Orientierungslosigkeit scheint auch die SVP-Planung der Bundesratswahl zu kennzeichnen. Wenn nach monatelanger Kandidatensuche noch immer ein starker Favorit fehlt, wäre das schon per se auffällig. Doch erstaunt vor allem, wie Übervater Christoph Blocher das offizielle Rekrutierungsprozedere zu konterkarieren begann, als er Toni Brunner öffentlich zum Favoriten erhob. Dabei hat dieser gar kein Inte­resse an dem Amt (sagt er). Vor drei Tagen meinte Blocher dann besänftigend, man werde Kandidaten präsentieren, die nicht zu sehr polarisierten. Die Brunner-Episode schien Episode. Bis gestern ­Donnerstag: Da lässt Blochers Intimus Roger Köppel seine «Weltwoche»-Schreiber erneut den SVP-Präsidenten zum Bundesrat ausrufen. Und dieser hat noch immer kein Interesse (sagt er). Und niemand mehr spricht von Heinz Brand, dem netten Ex-Beamten, dem man doch eigentlich die grössten Chancen attestiert.
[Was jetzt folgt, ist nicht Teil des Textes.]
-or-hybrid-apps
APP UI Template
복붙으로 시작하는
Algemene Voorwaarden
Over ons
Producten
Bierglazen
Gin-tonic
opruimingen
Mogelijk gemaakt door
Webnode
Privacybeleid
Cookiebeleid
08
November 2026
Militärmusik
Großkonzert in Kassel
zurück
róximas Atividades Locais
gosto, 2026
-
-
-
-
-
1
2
Vielleicht soll erratisch wirken, worin sich in Wahrheit ein genialer Masterplan verbirgt. Die SVP-Flops bei früheren Bundesratswahlen machen diese Theorie nicht wahrscheinlich.

Die Majorz-Zwischenbilanz dieses Wahlherbstes: Am Ende der zweiten Wahlgänge wird die SVP im 46-köpfigen Ständerat realistischerweise über sechs bis sieben Sitze verfügen. Und trotz historisch beispielloser Stärke ist keineswegs gewiss, dass die Partei einen zweiten Bundesratssitz erobern kann. Nicht berauschend für die ­Triumphatorin von letztem Sonntag.
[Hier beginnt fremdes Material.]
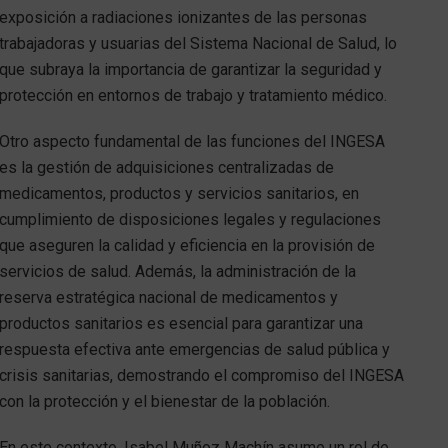
exposición a radiaciones ionizantes de las personas
trabajadoras y usuarias del Sistema Nacional de Salud, lo
que subraya la importancia de garantizar la seguridad y
protección en entornos de trabajo y tratamiento médico.
Otro aspecto fundamental de las funciones del INGESA
es la gestión de adquisiciones centralizadas de
medicamentos, productos y servicios sanitarios, en
cumplimiento de disposiciones legales y regulaciones
que aseguren la calidad y eficiencia en la provisión de
servicios de salud. Además, la administración de la
reserva estratégica nacional de medicamentos y
productos sanitarios es esencial para garantizar una
respuesta efectiva ante emergencias de salud pública y
crisis sanitarias, demostrando el compromiso del INGESA
con la protección y el bienestar de la población.
En este contexto, Isabel Muñoz Machín asume un rol de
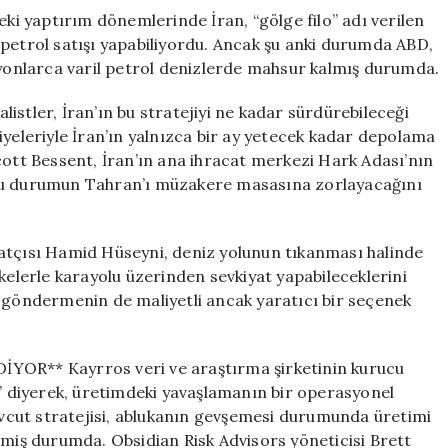
aptırım dönemlerinde İran, “gölge filo” adı verilen
 petrol satışı yapabiliyordu. Ancak şu anki durumda ABD,
ilyonlarca varil petrol denizlerde mahsur kalmış durumda.
ler, İran’ın bu stratejiyi ne kadar sürdürebileceği
leriyle İran’ın yalnızca bir ay yetecek kadar depolama
cott Bessent, İran’ın ana ihracat merkezi Hark Adası’nın
 bu durumun Tahran’ı müzakere masasına zorlayacağını
çısı Hamid Hüseyni, deniz yolunun tıkanması halinde
kelerle karayolu üzerinden sevkiyat yapabileceklerini
l göndermenin de maliyetli ancak yaratıcı bir seçenek
R** Kayrros veri ve araştırma şirketinin kurucu
r” diyerek, üretimdeki yavaşlamanın bir operasyonel
mevcut stratejisi, ablukanın gevşemesi durumunda üretimi
lmiş durumda. Obsidian Risk Advisors yöneticisi Brett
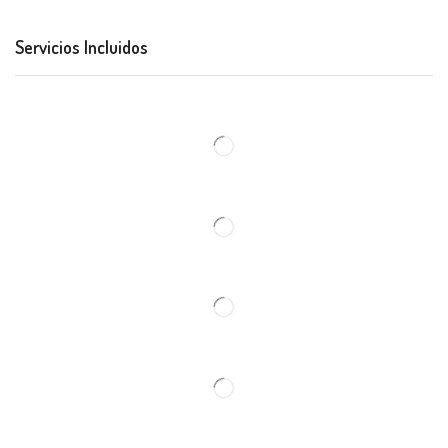
Servicios Incluidos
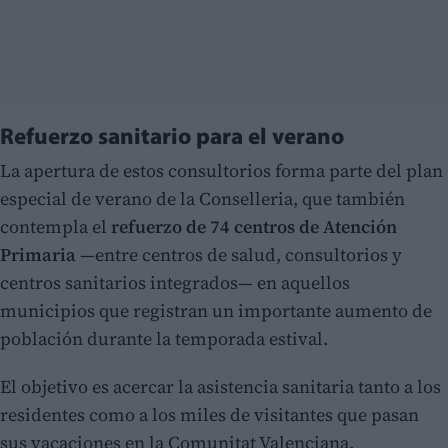
Refuerzo sanitario para el verano
La apertura de estos consultorios forma parte del plan
especial de verano de la Conselleria, que también
contempla el
refuerzo de 74 centros de Atención
Primaria
—entre centros de salud, consultorios y
centros sanitarios integrados— en aquellos
municipios que registran un importante aumento de
población durante la temporada estival.
El objetivo es acercar la asistencia sanitaria tanto a los
residentes como a los miles de visitantes que pasan
sus vacaciones en la Comunitat Valenciana.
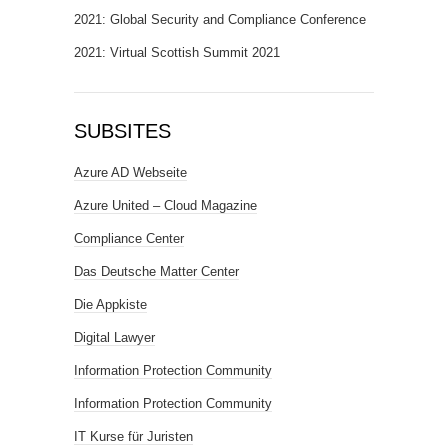
2021: Global Security and Compliance Conference
2021: Virtual Scottish Summit 2021
SUBSITES
Azure AD Webseite
Azure United – Cloud Magazine
Compliance Center
Das Deutsche Matter Center
Die Appkiste
Digital Lawyer
Information Protection Community
Information Protection Community
IT Kurse für Juristen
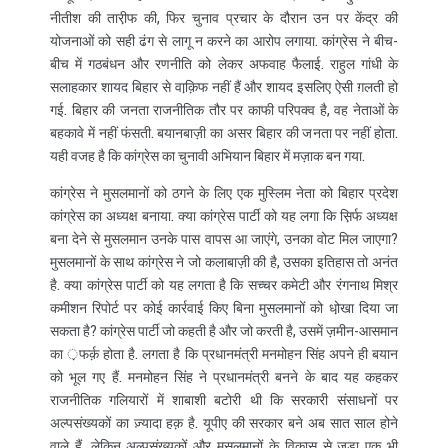
नीतीश की तारी़फ की, फिर चुनाव प्रचार के दौरान उन पर केंद्र की
योजनाओं को सही ढंग से लागू न करने का आरोप लगाया. कांग्रेस ने बीच-
बीच में गठबंधन और रणनीति को लेकर अफवाह फैलाई. राहुल गांधी के
सलाहकार शायद बिहार से वाक़ि़फ नहीं हैं और शायद इसलिए ऐसी ग़लती हो
गई. बिहार की जनता राजनीतिक तौर पर काफी परिपक्व है, वह नेताओं के
बहकावे में नहीं फंसती. बयानबाज़ी का असर बिहार की जनता पर नहीं होता.
यही वजह है कि कांग्रेस का चुनावी अभियान बिहार में मज़ाक बन गया.
कांग्रेस ने मुसलमानों को ठगने के लिए एक मुस्लिम नेता को बिहार प्रदेश
कांग्रेस का अध्यक्ष बनाया. क्या कांग्रेस पार्टी को यह लगा कि स़िर्फ अध्यक्ष
बना देने से मुसलमान उनके पास वापस आ जाएंगे, उनका वोट मिल जाएगा?
मुसलमानों के साथ कांग्रेस ने जो कलाबाज़ी की है, उसका इतिहास तो अनंत
है. क्या कांग्रेस पार्टी को यह लगता है कि सच्चर कमेटी और रंगनाथ मिश्र
कमीशन रिपोर्ट पर कोई कार्रवाई किए बिना मुसलमानों को धो़खा दिया जा
सकता है? कांग्रेस पार्टी जो कहती है और जो करती है, उसमें ज़मीन-आसमान
का ़फर्क़ होता है. लगता है कि प्रधानमंत्री मनमोहन सिंह अपने ही बयान
को भूल गए हैं. मनमोहन सिंह ने प्रधानमंत्री बनने के बाद यह कहकर
राजनीतिक गलियारों में शाबाशी बटोरी थी कि सरकारी संसाधनों पर
अल्पसंख्यकों का ज़्यादा हक़ है. यूपीए की सरकार बने अब सात साल होने
वाले हैं, लेकिन अल्पसंख्यकों और मुसलमानों के विकास से जुड़ा एक भी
Die Erklärungen? Gewiss rächt sich zuweilen, dass die SVP das Denken zu sehr zentralisiert hat. In der Einsamkeit einer Herrliberger Villa und einer Zeitungsredaktion im Zürcher Kreis 5 lassen sich konservative Revolutionen und bürgerliche Schulterschlüsse nicht a priori am besten planen. Und gewiss war nie die Brillanz breiter Personenkreise der Treibstoff für den SVP-Erfolg. Dieser beruht auf einer Mischung von mehrheitsfähigen Ideen und fast grenzenloser Finanzkraft. An Exponenten mit Format jedoch – auf die es bei Persönlichkeitswahlen doch so sehr ankommt – hat der Freisinn trotz eines langen Schrumpfprozesses bis heute mehr zu bieten. Wo aber Köpfe fehlen, droht eben Kopfsalat.
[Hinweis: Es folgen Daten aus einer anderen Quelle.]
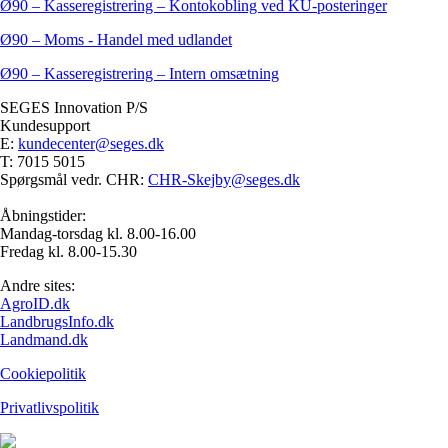
Ø90 – Kasseregistrering – Kontokobling ved KU-posteringer
Ø90 – Moms - Handel med udlandet
Ø90 – Kasseregistrering – Intern omsætning
SEGES Innovation P/S
Kundesupport
E:
kundecenter@seges.dk
T: 7015 5015
Spørgsmål vedr. CHR:
CHR-Skejby@seges.dk
Åbningstider:
Mandag-torsdag kl. 8.00-16.00
Fredag kl. 8.00-15.30
Andre sites:
AgroID.dk
LandbrugsInfo.dk
Landmand.dk
Cookiepolitik
Privatlivspolitik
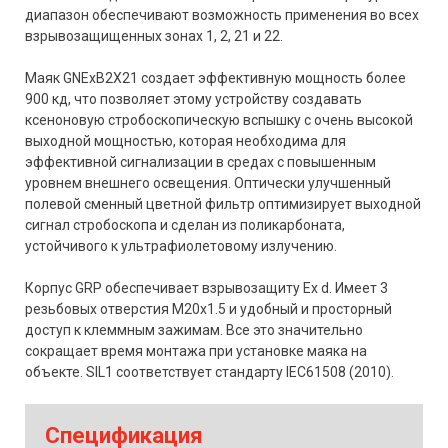
диапазон обеспечивают возможность применения во всех
взрывозащищенных зонах 1, 2, 21 и 22.
Маяк GNExB2X21 создает эффективную мощность более
900 кд, что позволяет этому устройству создавать
ксеноновую стробоскопическую вспышку с очень высокой
выходной мощностью, которая необходима для
эффективной сигнализации в средах с повышенным
уровнем внешнего освещения. Оптически улучшенный
полевой сменный цветной фильтр оптимизирует выходной
сигнал стробоскопа и сделан из поликарбоната,
устойчивого к ультрафиолетовому излучению.
Корпус GRP обеспечивает взрывозащиту Ex d. Имеет 3
резьбовых отверстия М20х1.5 и удобный и просторный
доступ к клеммным зажимам. Все это значительно
сокращает время монтажа при установке маяка на
объекте. SIL1 соответствует стандарту IEC61508 (2010).
Спецификация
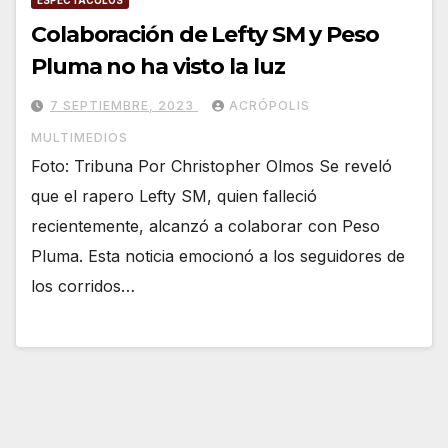
ESPECTÁCULOS
Colaboración de Lefty SM y Peso
Pluma no ha visto la luz
7 SEPTIEMBRE, 2023
ACRÓPOLIS
MULTIMEDIOS
Foto: Tribuna Por Christopher Olmos Se reveló
que el rapero Lefty SM, quien falleció
recientemente, alcanzó a colaborar con Peso
Pluma. Esta noticia emocionó a los seguidores de
los corridos…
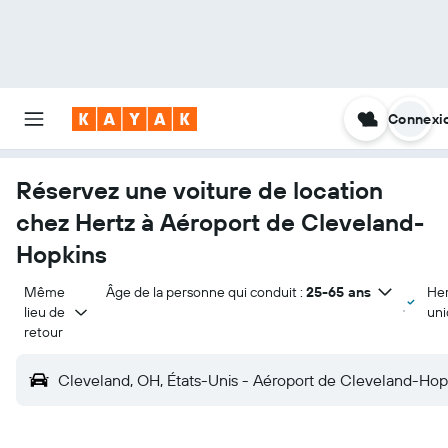
Connexi
Réservez une voiture de location
chez Hertz à Aéroport de Cleveland-
Hopkins
Même 
Âge de la personne qui conduit :
25-65 ans
Her
lieu de 
un
retour
Cleveland, OH, États-Unis - Aéroport de Cleveland-Hop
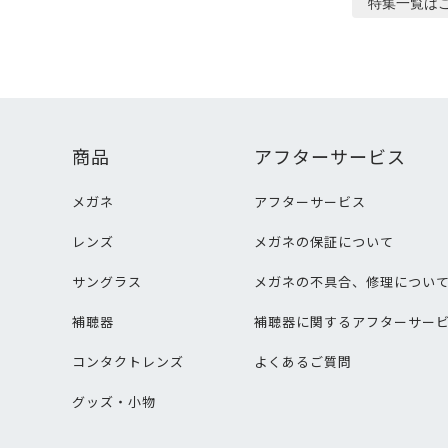
特集
一覧は
商品
アフターサービス
メガネ
アフターサービス
レンズ
メガネの保証について
サングラス
メガネの不具合、修理につい
補聴器
補聴器に関するアフターサー
コンタクトレンズ
よくあるご質問
グッズ・小物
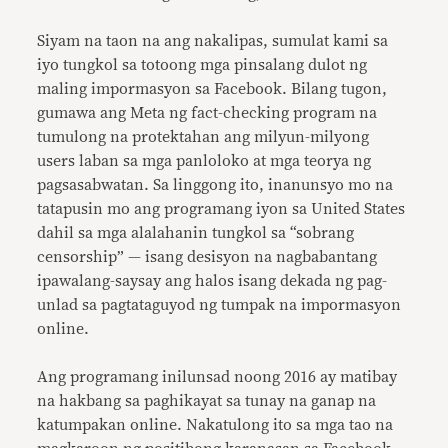
Siyam na taon na ang nakalipas, sumulat kami sa
iyo tungkol sa totoong mga pinsalang dulot ng
maling impormasyon sa Facebook. Bilang tugon,
gumawa ang Meta ng fact-checking program na
tumulong na protektahan ang milyun-milyong
users laban sa mga panloloko at mga teorya ng
pagsasabwatan. Sa linggong ito, inanunsyo mo na
tatapusin mo ang programang iyon sa United States
dahil sa mga alalahanin tungkol sa “sobrang
censorship” — isang desisyon na nagbabantang
ipawalang-saysay ang halos isang dekada ng pag-
unlad sa pagtataguyod ng tumpak na impormasyon
online.
Ang programang inilunsad noong 2016 ay matibay
na hakbang sa paghikayat sa tunay na ganap na
katumpakan online. Nakatulong ito sa mga tao na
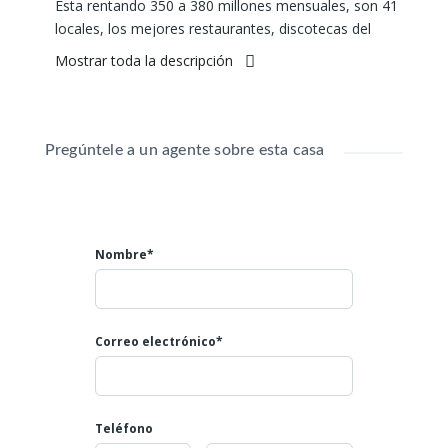
Esta rentando 350 a 380 millones mensuales, son 41
locales, los mejores restaurantes, discotecas del
sector. Contratos con las mejores marcas
Mostrar toda la descripción
Parqueadero para unos 240 carros
11 mil metros2
Renta: $380.000.000
Pregúntele a un agente sobre esta casa
Valor 12.731.089 dólares
Mayores informes:
Teléfono: 602 4007808
Celular: 3045866793
Nombre*
NUMERO DE LA PROPIEDAD ID 863
Correo electrónico*
Teléfono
Letztlich jedoch zeigen insbesondere die Ständeratswahlen vor allem eines. Es gibt gute Gründe, der SVP einen zweiten Sitz im Bundesrat zu überlassen – das Pauschalargument des «Volkswillens» ist in dieser Verkürzung aber problematisch. Das Volk will mehr SVP-Politik. Aber es will nicht automatisch mehr SVP-Politiker.